* Task goal:
Your answer is one number: the count of lines below that hold the word "Fagor".
Segment Open
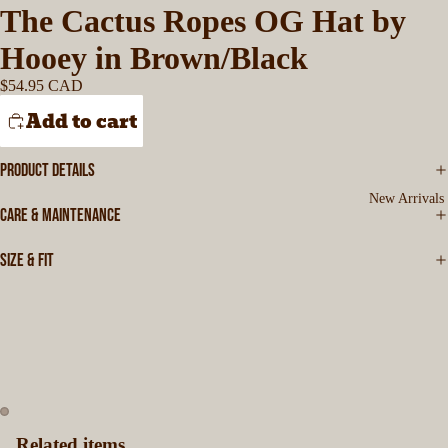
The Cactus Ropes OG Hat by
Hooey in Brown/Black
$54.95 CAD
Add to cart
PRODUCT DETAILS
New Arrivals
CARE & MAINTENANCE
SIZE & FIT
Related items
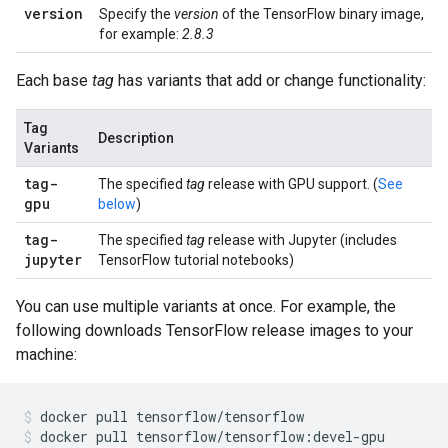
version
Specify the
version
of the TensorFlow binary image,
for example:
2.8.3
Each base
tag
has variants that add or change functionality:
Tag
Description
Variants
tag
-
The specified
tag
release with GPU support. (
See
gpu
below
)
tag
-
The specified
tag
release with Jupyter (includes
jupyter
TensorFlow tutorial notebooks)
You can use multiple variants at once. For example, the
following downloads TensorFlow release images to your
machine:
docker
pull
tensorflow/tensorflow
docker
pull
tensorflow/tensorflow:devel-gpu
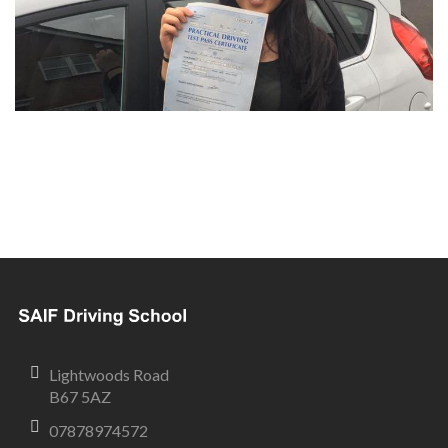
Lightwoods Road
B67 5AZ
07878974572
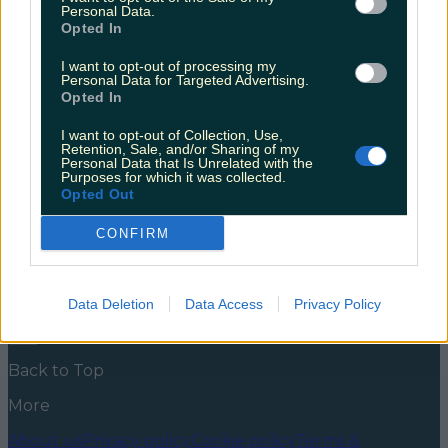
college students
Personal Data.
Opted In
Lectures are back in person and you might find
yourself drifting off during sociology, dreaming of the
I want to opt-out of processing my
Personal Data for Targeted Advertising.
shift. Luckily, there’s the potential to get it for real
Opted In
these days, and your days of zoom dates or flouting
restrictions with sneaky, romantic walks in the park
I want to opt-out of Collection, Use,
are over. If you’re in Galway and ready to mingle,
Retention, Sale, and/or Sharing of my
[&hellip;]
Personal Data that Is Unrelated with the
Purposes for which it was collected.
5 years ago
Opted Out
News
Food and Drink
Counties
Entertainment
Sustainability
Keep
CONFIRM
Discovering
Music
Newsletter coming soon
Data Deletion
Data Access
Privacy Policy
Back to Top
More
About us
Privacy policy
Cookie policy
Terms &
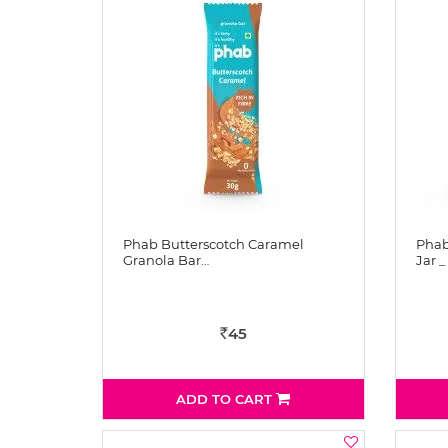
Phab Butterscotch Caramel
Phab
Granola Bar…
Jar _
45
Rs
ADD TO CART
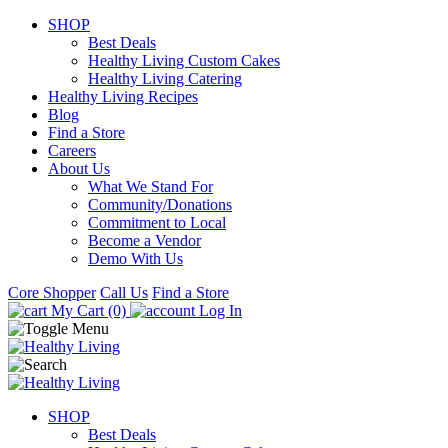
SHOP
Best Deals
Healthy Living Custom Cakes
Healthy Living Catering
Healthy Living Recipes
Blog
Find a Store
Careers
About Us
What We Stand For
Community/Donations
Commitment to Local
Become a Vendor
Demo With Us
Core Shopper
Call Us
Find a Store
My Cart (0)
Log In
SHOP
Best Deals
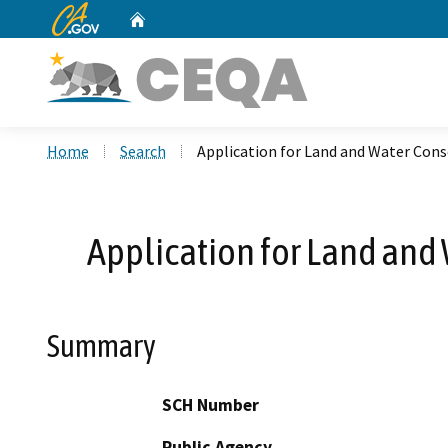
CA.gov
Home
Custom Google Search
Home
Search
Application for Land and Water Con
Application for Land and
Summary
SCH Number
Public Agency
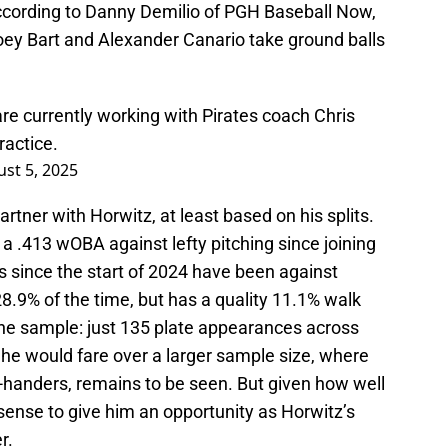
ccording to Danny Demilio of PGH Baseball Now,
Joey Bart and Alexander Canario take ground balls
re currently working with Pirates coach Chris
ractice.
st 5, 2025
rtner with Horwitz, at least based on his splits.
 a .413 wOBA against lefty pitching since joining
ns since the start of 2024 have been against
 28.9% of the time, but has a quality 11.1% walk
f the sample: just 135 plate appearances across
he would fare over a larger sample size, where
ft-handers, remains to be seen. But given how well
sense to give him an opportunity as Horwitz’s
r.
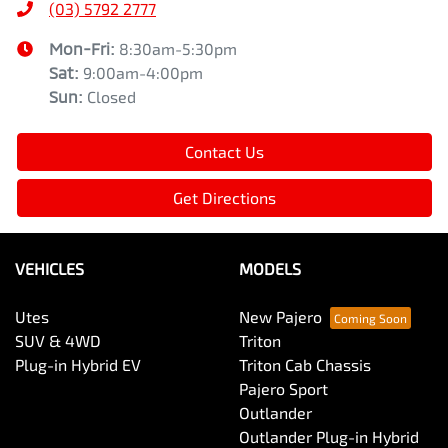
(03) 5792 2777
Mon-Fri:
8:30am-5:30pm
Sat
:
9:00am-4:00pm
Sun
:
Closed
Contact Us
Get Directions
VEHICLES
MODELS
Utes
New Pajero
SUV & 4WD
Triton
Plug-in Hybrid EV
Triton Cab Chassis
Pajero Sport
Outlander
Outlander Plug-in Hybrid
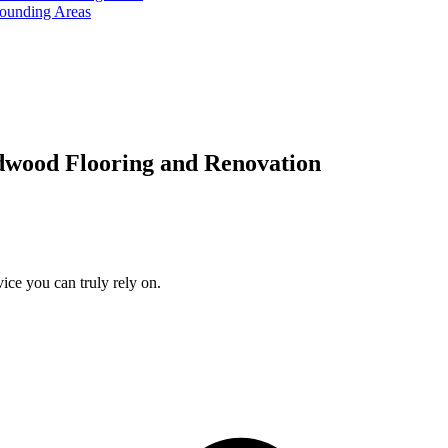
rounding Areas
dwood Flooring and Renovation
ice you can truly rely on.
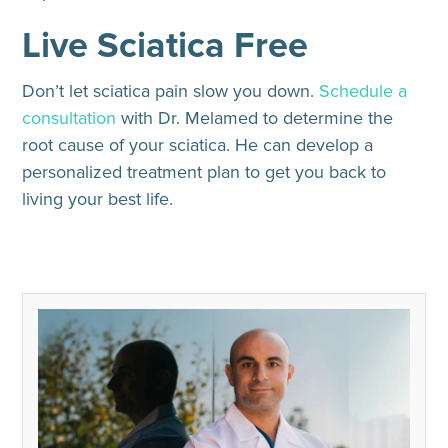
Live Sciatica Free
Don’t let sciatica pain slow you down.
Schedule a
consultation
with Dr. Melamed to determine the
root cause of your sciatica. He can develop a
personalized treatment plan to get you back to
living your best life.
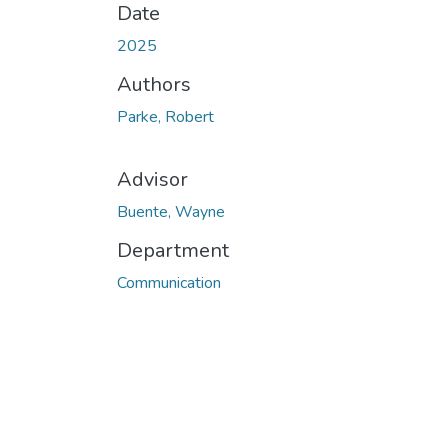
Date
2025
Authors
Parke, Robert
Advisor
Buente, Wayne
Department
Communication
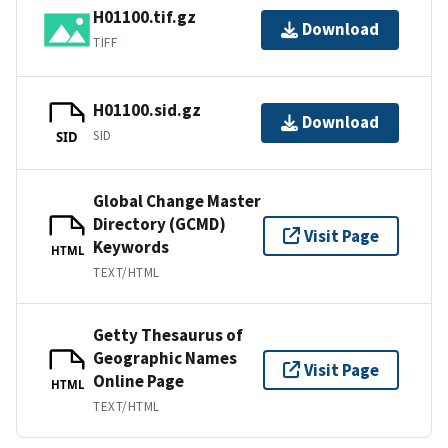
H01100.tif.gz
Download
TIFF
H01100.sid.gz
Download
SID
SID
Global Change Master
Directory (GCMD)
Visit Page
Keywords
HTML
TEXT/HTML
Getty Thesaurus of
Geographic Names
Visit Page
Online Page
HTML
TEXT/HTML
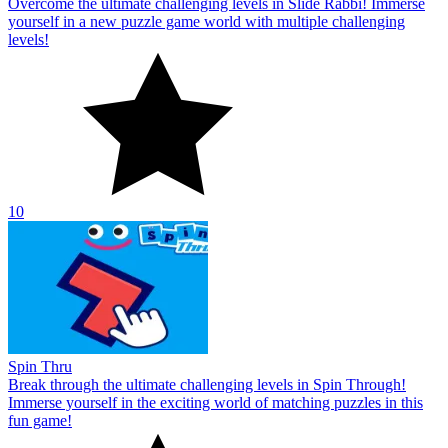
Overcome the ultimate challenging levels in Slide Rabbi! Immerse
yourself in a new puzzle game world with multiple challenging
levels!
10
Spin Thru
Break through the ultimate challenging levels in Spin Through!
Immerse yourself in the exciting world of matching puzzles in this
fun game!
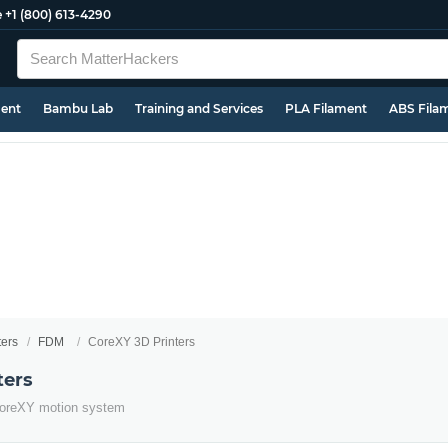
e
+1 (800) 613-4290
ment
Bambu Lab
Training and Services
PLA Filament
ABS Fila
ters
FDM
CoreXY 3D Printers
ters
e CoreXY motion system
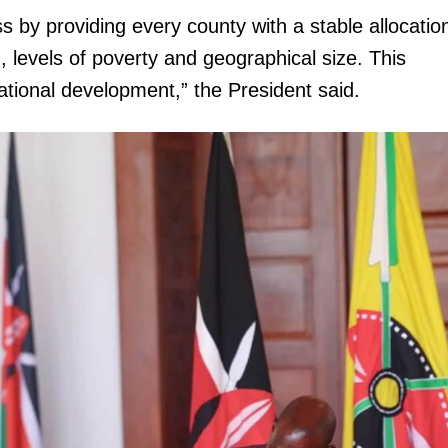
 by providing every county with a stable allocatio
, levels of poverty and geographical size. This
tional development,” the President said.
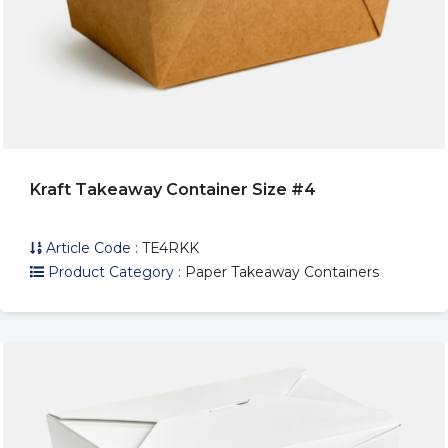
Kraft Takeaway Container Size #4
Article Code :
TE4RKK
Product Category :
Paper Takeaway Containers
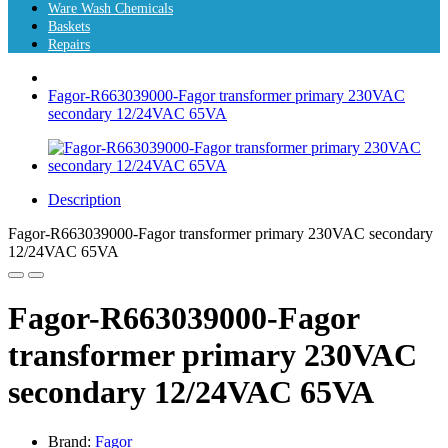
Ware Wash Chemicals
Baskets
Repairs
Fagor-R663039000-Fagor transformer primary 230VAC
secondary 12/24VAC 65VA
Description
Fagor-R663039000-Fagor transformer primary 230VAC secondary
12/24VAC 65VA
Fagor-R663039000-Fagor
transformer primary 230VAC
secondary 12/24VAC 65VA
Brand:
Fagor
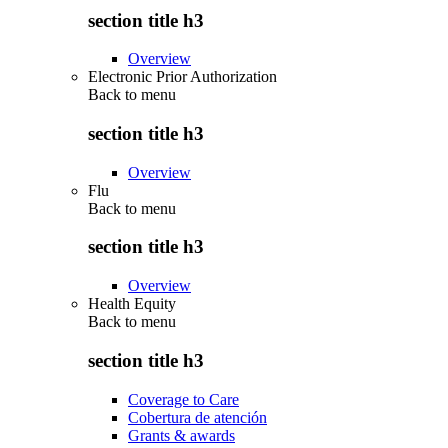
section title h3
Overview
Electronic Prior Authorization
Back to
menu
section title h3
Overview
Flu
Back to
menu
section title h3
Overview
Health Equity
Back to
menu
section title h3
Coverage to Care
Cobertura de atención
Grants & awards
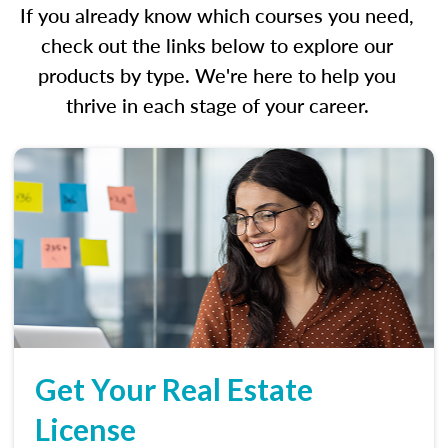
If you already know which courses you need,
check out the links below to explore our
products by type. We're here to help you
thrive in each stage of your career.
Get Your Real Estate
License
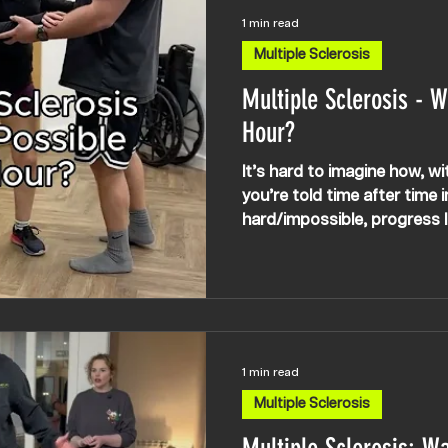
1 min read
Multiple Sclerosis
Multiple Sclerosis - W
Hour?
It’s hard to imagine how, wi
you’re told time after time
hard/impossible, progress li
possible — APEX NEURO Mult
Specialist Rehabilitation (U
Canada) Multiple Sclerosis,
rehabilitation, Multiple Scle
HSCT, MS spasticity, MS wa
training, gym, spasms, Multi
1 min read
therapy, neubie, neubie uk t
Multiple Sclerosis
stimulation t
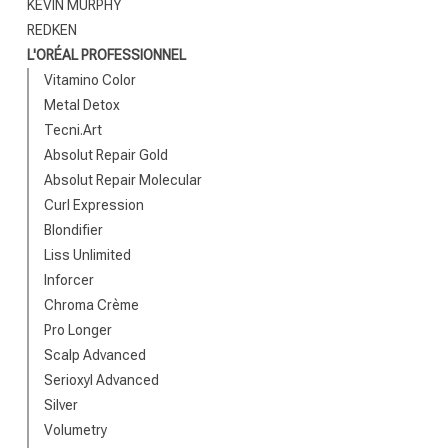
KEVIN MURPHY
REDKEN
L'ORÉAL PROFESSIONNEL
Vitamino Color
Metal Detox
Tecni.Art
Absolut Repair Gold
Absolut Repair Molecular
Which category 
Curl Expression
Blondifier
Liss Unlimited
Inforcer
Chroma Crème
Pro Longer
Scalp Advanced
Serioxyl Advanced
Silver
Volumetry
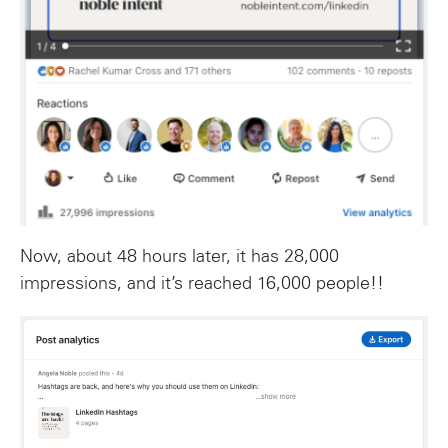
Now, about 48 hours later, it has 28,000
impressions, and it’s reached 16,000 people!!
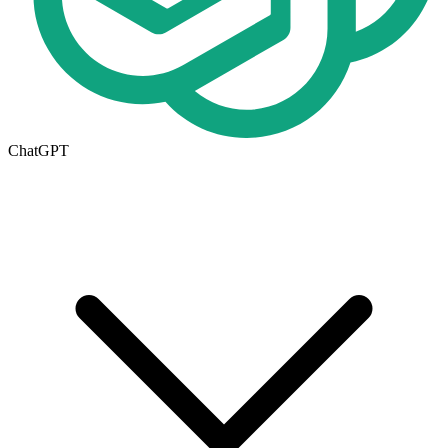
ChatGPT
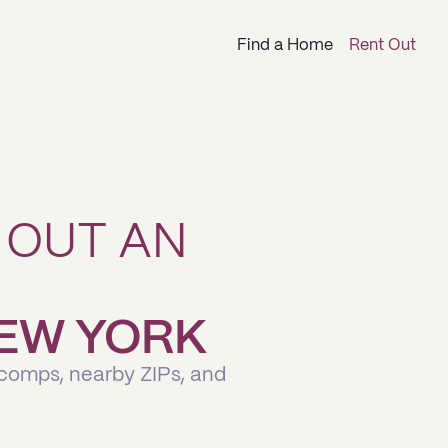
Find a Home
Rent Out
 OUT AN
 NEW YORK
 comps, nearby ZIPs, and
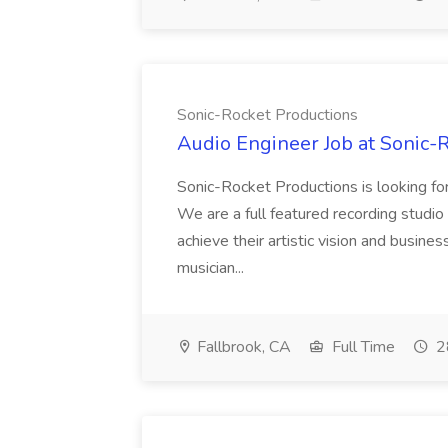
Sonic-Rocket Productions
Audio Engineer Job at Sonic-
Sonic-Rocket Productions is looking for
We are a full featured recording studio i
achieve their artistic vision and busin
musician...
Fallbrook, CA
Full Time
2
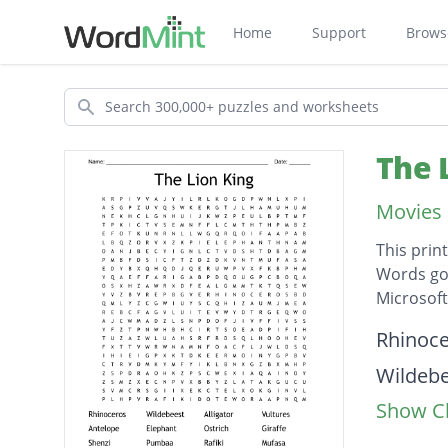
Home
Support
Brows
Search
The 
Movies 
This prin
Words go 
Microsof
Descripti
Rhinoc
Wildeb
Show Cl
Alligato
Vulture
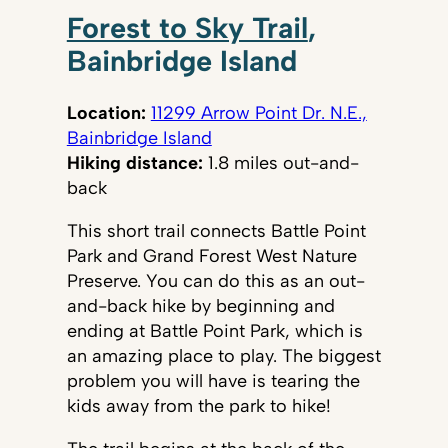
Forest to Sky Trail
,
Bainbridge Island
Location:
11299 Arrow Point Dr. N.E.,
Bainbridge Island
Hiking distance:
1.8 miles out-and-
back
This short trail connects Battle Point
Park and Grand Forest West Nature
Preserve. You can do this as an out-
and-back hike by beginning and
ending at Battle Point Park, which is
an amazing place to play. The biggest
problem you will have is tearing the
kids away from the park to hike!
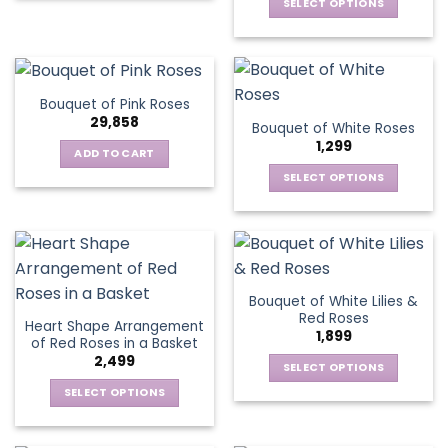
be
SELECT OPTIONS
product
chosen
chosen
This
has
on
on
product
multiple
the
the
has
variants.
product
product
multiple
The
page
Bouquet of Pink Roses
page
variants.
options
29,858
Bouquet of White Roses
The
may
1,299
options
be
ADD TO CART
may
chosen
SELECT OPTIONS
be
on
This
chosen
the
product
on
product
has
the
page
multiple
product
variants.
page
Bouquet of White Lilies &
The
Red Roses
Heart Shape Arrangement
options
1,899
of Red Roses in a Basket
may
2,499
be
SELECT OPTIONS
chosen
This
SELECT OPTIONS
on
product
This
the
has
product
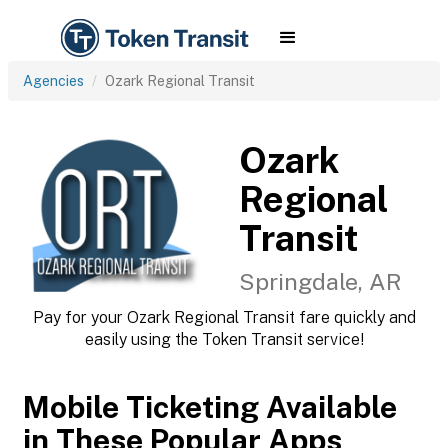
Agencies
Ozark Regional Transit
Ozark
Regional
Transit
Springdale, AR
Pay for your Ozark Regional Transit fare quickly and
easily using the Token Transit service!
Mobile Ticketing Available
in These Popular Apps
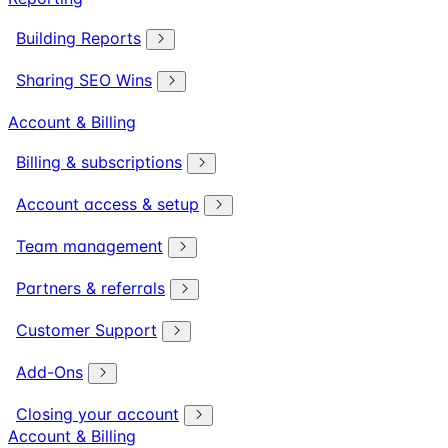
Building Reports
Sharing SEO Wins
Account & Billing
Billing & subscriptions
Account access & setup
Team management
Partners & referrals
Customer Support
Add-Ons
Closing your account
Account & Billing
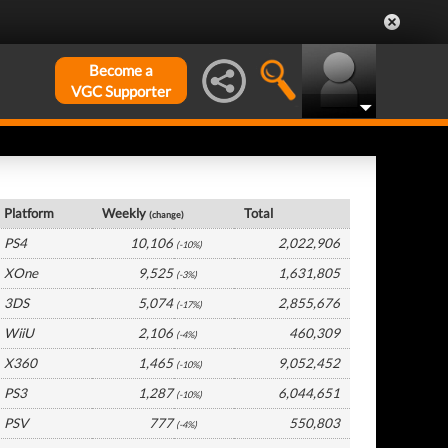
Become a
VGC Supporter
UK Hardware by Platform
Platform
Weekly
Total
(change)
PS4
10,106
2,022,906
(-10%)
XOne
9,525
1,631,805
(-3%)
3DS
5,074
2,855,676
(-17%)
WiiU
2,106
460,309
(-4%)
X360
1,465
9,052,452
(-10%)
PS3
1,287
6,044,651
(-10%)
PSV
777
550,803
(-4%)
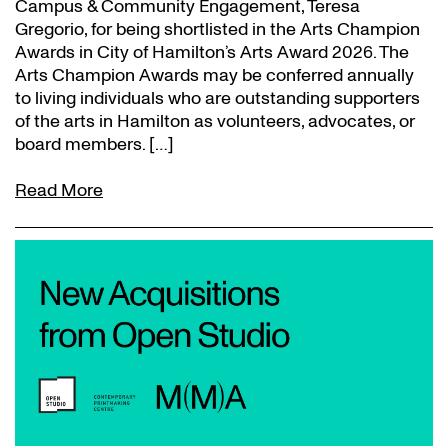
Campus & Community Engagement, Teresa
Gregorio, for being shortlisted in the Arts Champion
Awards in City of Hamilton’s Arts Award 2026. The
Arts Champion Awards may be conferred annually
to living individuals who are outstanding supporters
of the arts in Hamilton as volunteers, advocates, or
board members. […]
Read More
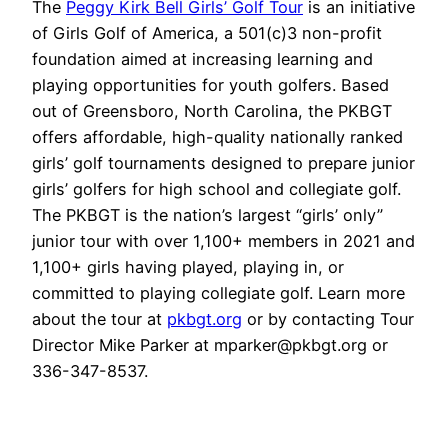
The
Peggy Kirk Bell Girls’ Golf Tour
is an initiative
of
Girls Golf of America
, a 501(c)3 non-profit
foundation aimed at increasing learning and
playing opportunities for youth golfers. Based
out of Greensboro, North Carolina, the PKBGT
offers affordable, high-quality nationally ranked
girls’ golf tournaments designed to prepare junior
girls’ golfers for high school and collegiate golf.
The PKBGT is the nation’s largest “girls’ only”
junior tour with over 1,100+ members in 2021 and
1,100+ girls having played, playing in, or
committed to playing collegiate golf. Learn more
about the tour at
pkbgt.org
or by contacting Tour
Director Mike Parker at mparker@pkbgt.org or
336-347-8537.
Segment Closed
* Written answer:
4